圭人はため息を吐きそうになって、慌ててスクランブルエッグをフォークで掬って食べた。
「圭人のほうは? 仕事」
「俺もまあまあ、だよ」
圭人は在宅でプログラミングの仕事をしている。一年更新の契約社員だが、一部上場のソフトウェア会社に直接雇用されているので、柾よりは安定している。ただ、給料はさほど良くない。だから一人暮らしもせずに、実家に住んでいる。叔母に「早く条件の良いαと結婚しなさい」とネチネチ言われながらも。
柾が食事を終えて椅子から立ち上がった。食器を持たずに圭人の席に回り込み、後ろから抱きしめてきた。
「一応俺たち仕事してるし、二人ならなんとかなるだろ」
「それはそうだろうけど」
「早く俺だけの圭人にしたい。ちゃんと番になりたいんだ」
柾が圭人の首――否、項を覆うチョーカーをゆっくりと撫でてきた。
初めて発情期が訪れた十八の頃から、ずっと装着している革製の首輪だ。黒く分厚い生地でできたそれは、正気を失ったαの歯から逃れる唯一の貞操帯だ。
「俺だって早く番になりたいよ」
柾の手に己の手を重ね、圭人はため息交じりに囁いた。
しかし順序は守りたい。結婚してから番にならなくてはならないし、結婚するには叔母の許しが必要だ。必ず。
「柾」
圭人は首をひねり、恋人の顔を見上げた。
一目でαだと分かるような端正な顔だ。意志の強そうなくっきりとした眉と、黒目の大きい平行二重の双眸。いつも笑みを浮かべたような持ち上がった口角。余分な肉のない、引き締まった輪郭。
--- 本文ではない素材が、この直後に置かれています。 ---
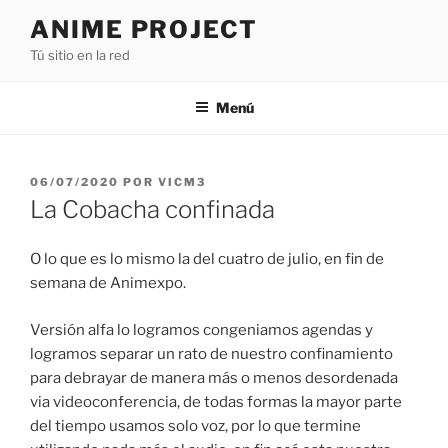
Saltar
ANIME PROJECT
al
Tú sitio en la red
contenido
Menú
PUBLICADO
06/07/2020
POR
VICM3
EL
La Cobacha confinada
O lo que es lo mismo la del cuatro de julio, en fin de
semana de Animexpo.
Versión alfa lo logramos congeniamos agendas y
logramos separar un rato de nuestro confinamiento
para debrayar de manera más o menos desordenada
via videoconferencia, de todas formas la mayor parte
del tiempo usamos solo voz, por lo que termine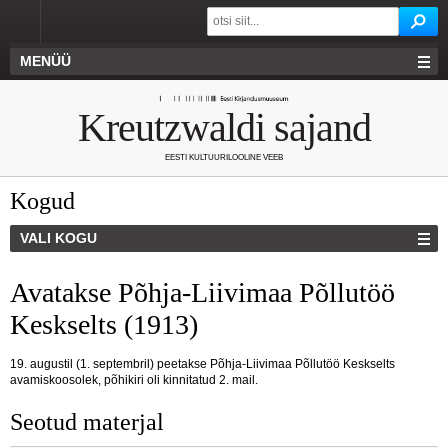
MENÜÜ
Kreutzwaldi sajand
EESTI KULTUURILOOLINE VEEB
Kogud
VALI KOGU
Avatakse Põhja-Liivimaa Põllutöö
Keskselts (1913)
19. augustil (1. septembril) peetakse Põhja-Liivimaa Põllutöö Keskselts
avamiskoosolek, põhikiri oli kinnitatud 2. mail.
Seotud materjal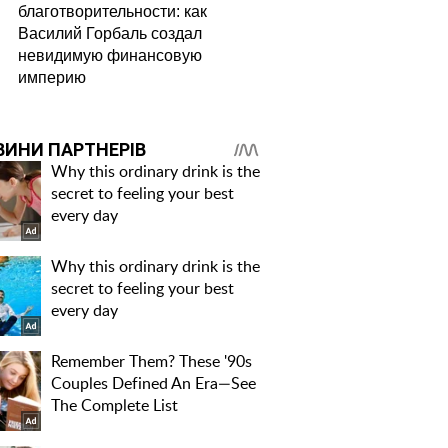
благотворительности: как
Василий Горбаль создал
невидимую финансовую
империю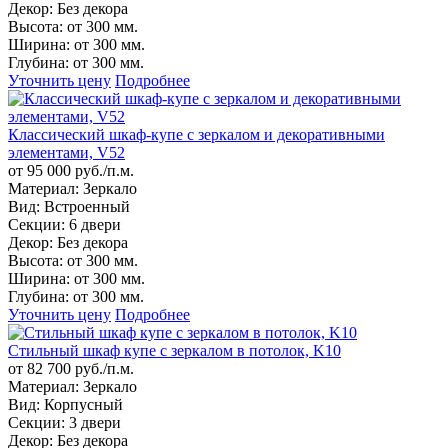
Декор:
Без декора
Высота:
от 300 мм.
Ширина:
от 300 мм.
Глубина:
от 300 мм.
Уточнить цену
Подробнее
Классический шкаф-купе с зеркалом и декоративными
элементами, V52
от 95 000 руб./п.м.
Материал:
Зеркало
Вид:
Встроенный
Секции:
6 двери
Декор:
Без декора
Высота:
от 300 мм.
Ширина:
от 300 мм.
Глубина:
от 300 мм.
Уточнить цену
Подробнее
Стильный шкаф купе с зеркалом в потолок, K10
от 82 700 руб./п.м.
Материал:
Зеркало
Вид:
Корпусный
Секции:
3 двери
Декор:
Без декора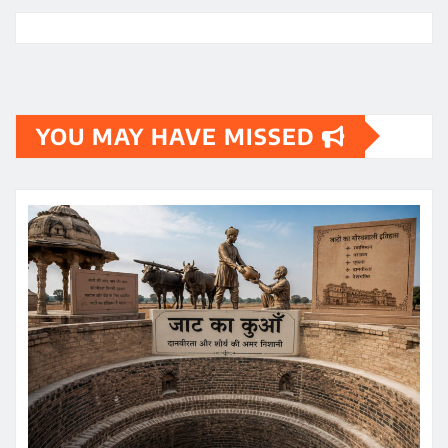
YOU MAY HAVE MISSED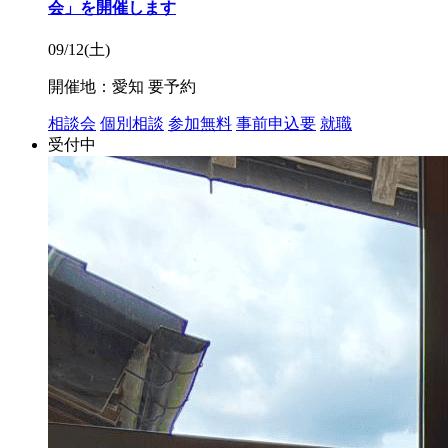
会」を開催します
09/12(土)
開催地：愛知
要予約
相談会
個別相談
参加無料
事前申込要
就職
受付中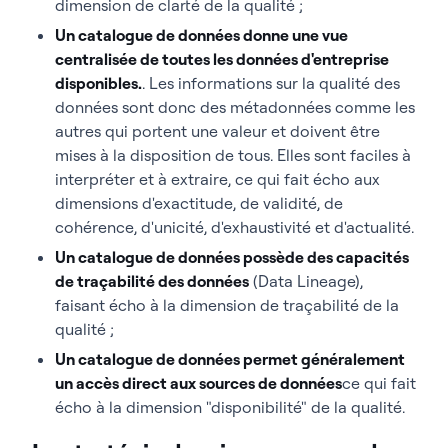
dimension de clarté de la qualité ;
Un catalogue de données donne une vue
centralisée de toutes les données d'entreprise
disponibles.
. Les informations sur la qualité des
données sont donc des métadonnées comme les
autres qui portent une valeur et doivent être
mises à la disposition de tous. Elles sont faciles à
interpréter et à extraire, ce qui fait écho aux
dimensions d'exactitude, de validité, de
cohérence, d'unicité, d'exhaustivité et d'actualité.
Un catalogue de données possède des capacités
de traçabilité des données
(Data Lineage),
faisant écho à la dimension de traçabilité de la
qualité ;
Un catalogue de données permet généralement
un accès direct aux sources de données
ce qui fait
écho à la dimension "disponibilité" de la qualité.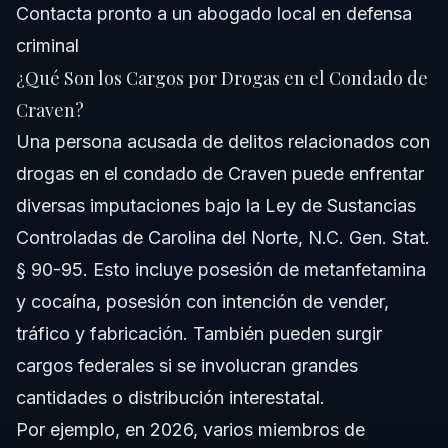
Contacta pronto a un abogado local en defensa
criminal
¿Qué Son los Cargos por Drogas en el Condado de
Craven?
Una persona acusada de delitos relacionados con
drogas en el condado de Craven puede enfrentar
diversas imputaciones bajo la Ley de Sustancias
Controladas de Carolina del Norte, N.C. Gen. Stat.
§ 90-95. Esto incluye posesión de metanfetamina
y cocaína, posesión con intención de vender,
tráfico y fabricación. También pueden surgir
cargos federales si se involucran grandes
cantidades o distribución interestatal.
Por ejemplo, en 2026, varios miembros de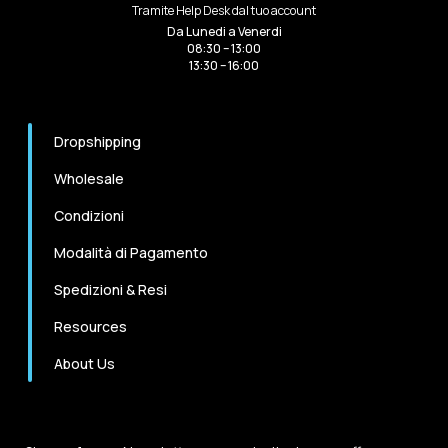
Tramite Help Desk dal tuo account
Da Lunedi a Venerdi
08:30 – 13:00
13:30 – 16:00
Dropshipping
Wholesale
Condizioni
Modalità di Pagamento
Spedizioni & Resi
Resources
About Us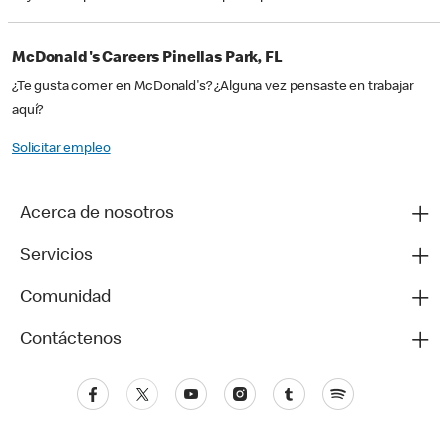
McDonald's Careers Pinellas Park, FL
¿Te gusta comer en McDonald's? ¿Alguna vez pensaste en trabajar
aquí?
Solicitar empleo
Acerca de nosotros
Servicios
Comunidad
Contáctenos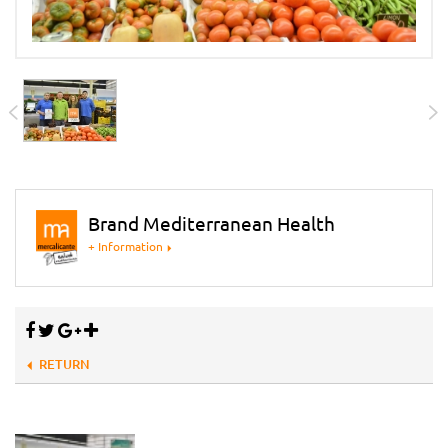
Brand Mediterranean Health
+ Information
RETURN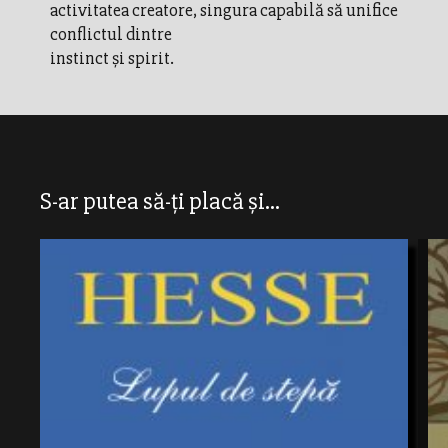
activitatea creatore, singura capabilă să unifice
conflictul dintre
instinct şi spirit.
S-ar putea să-ți placă și...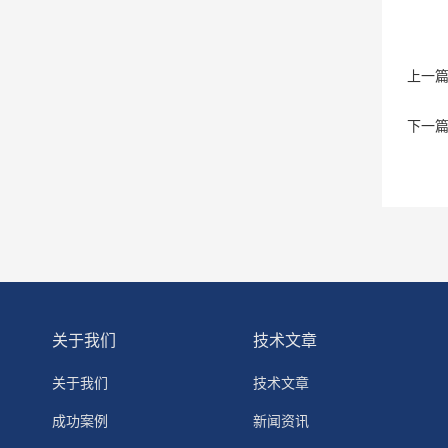
上一
下一
关于我们
技术文章
关于我们
技术文章
成功案例
新闻资讯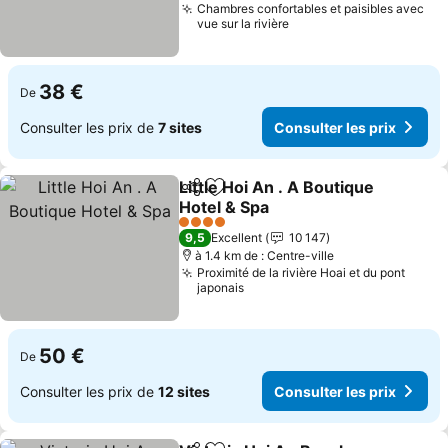
Chambres confortables et paisibles avec
vue sur la rivière
38 €
De
Consulter les prix de
7 sites
Consulter les prix
Little Hoi An . A Boutique
Partager
Ajouter à mes favoris
Hotel & Spa
4 Étoiles
9,5
Excellent
10 147
à 1.4 km de : Centre-ville
Proximité de la rivière Hoai et du pont
japonais
50 €
De
Consulter les prix de
12 sites
Consulter les prix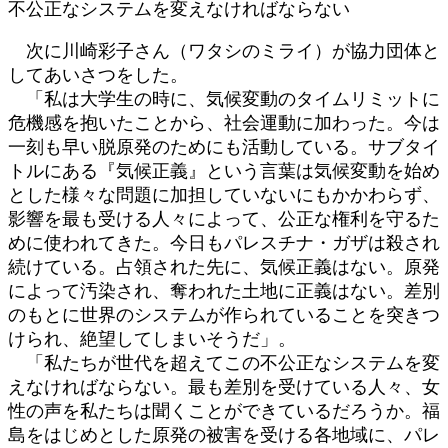
不公正なシステムを変えなければならない
次に川崎彩子さん（ワタシのミライ）が協力団体と
してあいさつをした。
「私は大学生の時に、気候変動のタイムリミットに
危機感を抱いたことから、社会運動に加わった。今は
一刻も早い脱原発のためにも活動している。サブタイ
トルにある『気候正義』という言葉は気候変動を始め
とした様々な問題に加担していないにもかかわらず、
影響を最も受ける人々によって、公正な権利を守るた
めに使われてきた。今日もパレスチナ・ガザは殺され
続けている。占領された先に、気候正義はない。原発
によって汚染され、奪われた土地に正義はない。差別
のもとに世界のシステムが作られていることを突きつ
けられ、絶望してしまいそうだ」。
「私たちが世代を超えてこの不公正なシステムを変
えなければならない。最も差別を受けている人々、女
性の声を私たちは聞くことができているだろうか。福
島をはじめとした原発の被害を受ける各地域に、パレ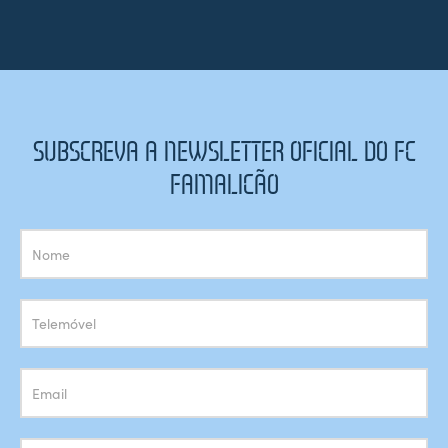
SUBSCREVA A NEWSLETTER OFICIAL DO FC
FAMALICÃO
Subscrição
Newsletter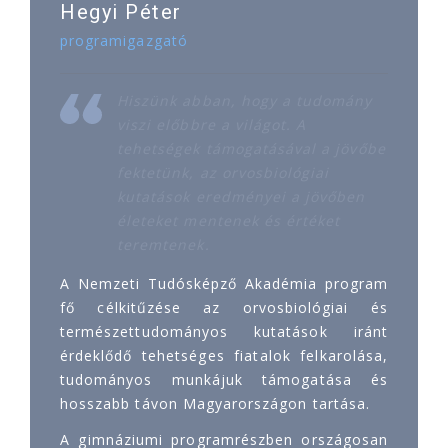
Hegyi Péter
programigazgató
Hiszünk abban, hogy a tudomány
viszi előbbre a világot. A
tehetségek támogatásával a jövőbe
fektetünk, az orvosbiológiai
kutatások eredményei a jövőben
életeket mentenek és értéket
teremtenek.
A Nemzeti Tudósképző Akadémia program
fő célkitűzése az orvosbiológiai és
természettudományos kutatások iránt
érdeklődő tehetséges fiatalok felkarolása,
tudományos munkájuk támogatása és
hosszabb távon Magyarországon tartása.
A gimnáziumi programrészben országosan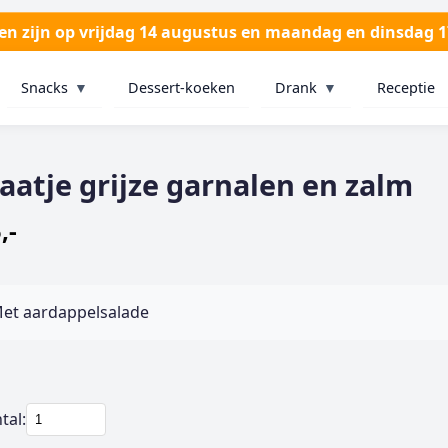
ten zijn op vrijdag 14 augustus en maandag en dinsdag 
Snacks
▼
Dessert-koeken
Drank
▼
Receptie
laatje grijze garnalen en zalm
,-
et aardappelsalade
tal: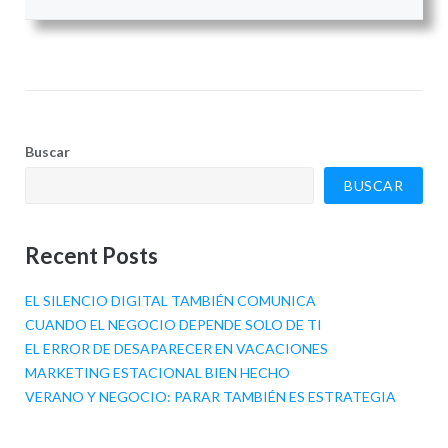
Buscar
BUSCAR
Recent Posts
EL SILENCIO DIGITAL TAMBIÉN COMUNICA
CUANDO EL NEGOCIO DEPENDE SOLO DE TI
EL ERROR DE DESAPARECER EN VACACIONES
MARKETING ESTACIONAL BIEN HECHO
VERANO Y NEGOCIO: PARAR TAMBIÉN ES ESTRATEGIA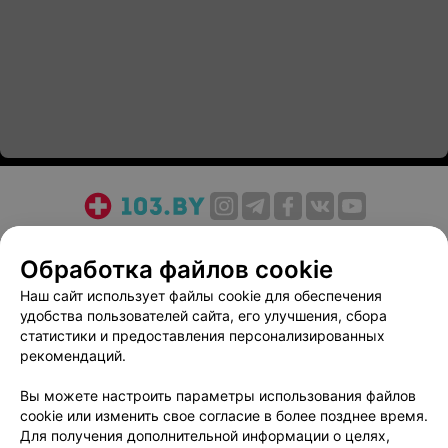
О проекте
Новости проекта
Размещение рекламы
Обработка файлов cookie
Медицинский маркетинг
Публичный договор
Пользовательское соглашение
Способы оплаты
Наш сайт использует файлы cookie для обеспечения
удобства пользователей сайта, его улучшения, сбора
Вакансии
Партнеры
статистики и предоставления персонализированных
Написать руководителю 103.by
рекомендаций.
Написать в поддержку
Вы можете настроить параметры использования файлов
Персональные настройки cookie
cookie или изменить свое согласие в более позднее время.
Обработка персональных данных
Для получения дополнительной информации о целях,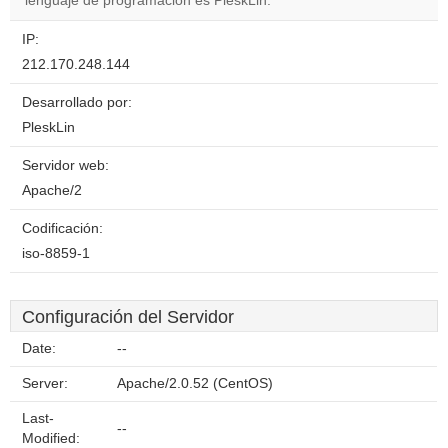
lenguaje de programación es PleskLin.
IP:
212.170.248.144
Desarrollado por:
PleskLin
Servidor web:
Apache/2
Codificación:
iso-8859-1
Configuración del Servidor
Date:
--
Server:
Apache/2.0.52 (CentOS)
Last-
--
Modified: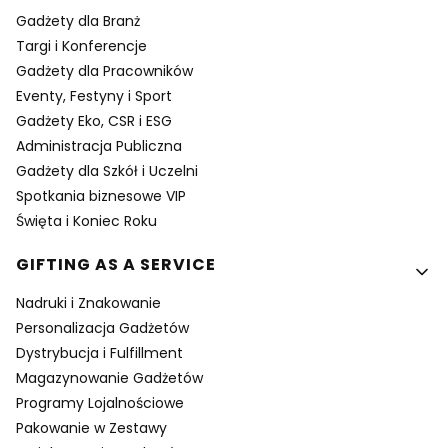
Gadżety dla Branż
Targi i Konferencje
Gadżety dla Pracowników
Eventy, Festyny i Sport
Gadżety Eko, CSR i ESG
Administracja Publiczna
Gadżety dla Szkół i Uczelni
Spotkania biznesowe VIP
Święta i Koniec Roku
GIFTING AS A SERVICE
Nadruki i Znakowanie
Personalizacja Gadżetów
Dystrybucja i Fulfillment
Magazynowanie Gadżetów
Programy Lojalnościowe
Pakowanie w Zestawy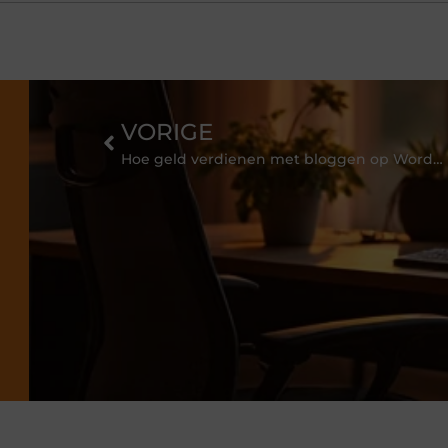
VORIGE
Hoe geld verdienen met bloggen op WordPress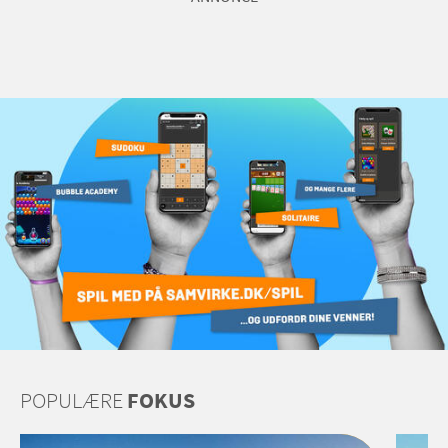
POPULÆRE
FOKUS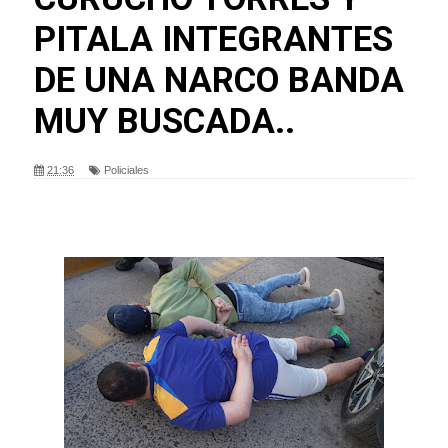
PITALA INTEGRANTES
DE UNA NARCO BANDA
MUY BUSCADA..
21:36
Policiales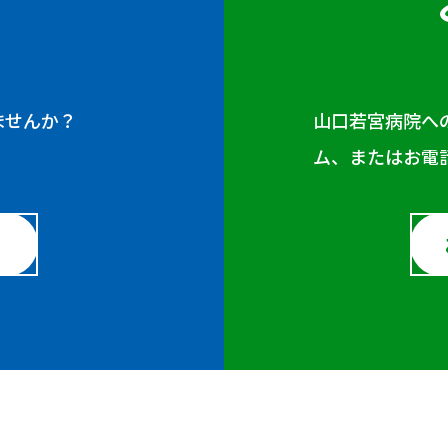
ませんか？
山口若宮病院へ
ム、またはお電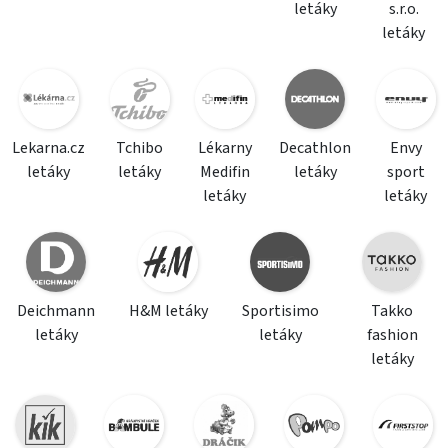
letáky
s.r.o.
letáky
Lekarna.cz
Tchibo
Lékarny
Decathlon
Envy
letáky
letáky
Medifin
letáky
sport
letáky
letáky
Deichmann
H&M letáky
Sportisimo
Takko
letáky
letáky
fashion
letáky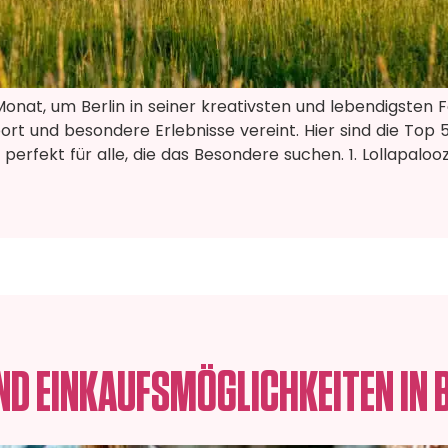
onat, um Berlin in seiner kreativsten und lebendigsten F
port und besondere Erlebnisse vereint. Hier sind die Top 
rfekt für alle, die das Besondere suchen. 1. Lollapalooza
ND EINKAUFSMÖGLICHKEITEN IN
美人は三日で飽きる、なんて言葉があったりするが、圭人は柾と会うたびに見惚れてしまうし、この男と運命で引き寄せられた仲なのだと思うと、嬉しくて堪らなくなる。出会って二年が経つが、飽きることなど全くない。そしてこれからも、ずっと愛し続けられる自信がある。
――俺たちは、運命の番だ。
「圭人? どうかした?」
柾に頬を撫でられ、圭人は顔を横に振った。
「柾に今度、会わせたい人がいるんだ」
会わせても平気だ。自分たちの気持ちは揺るがない。決して。
――じゃあこの胸騒ぎは?
話を切り出した途端に早くなる、この鼓動は?
「会わせたい人? 圭人の叔母さんか?」
「違うよ。俺の友達」
予想外に沸き起こってくる不安を打ち消したくて、圭人は最近知り合った友人のことを、柾に話して聞かせるのだった。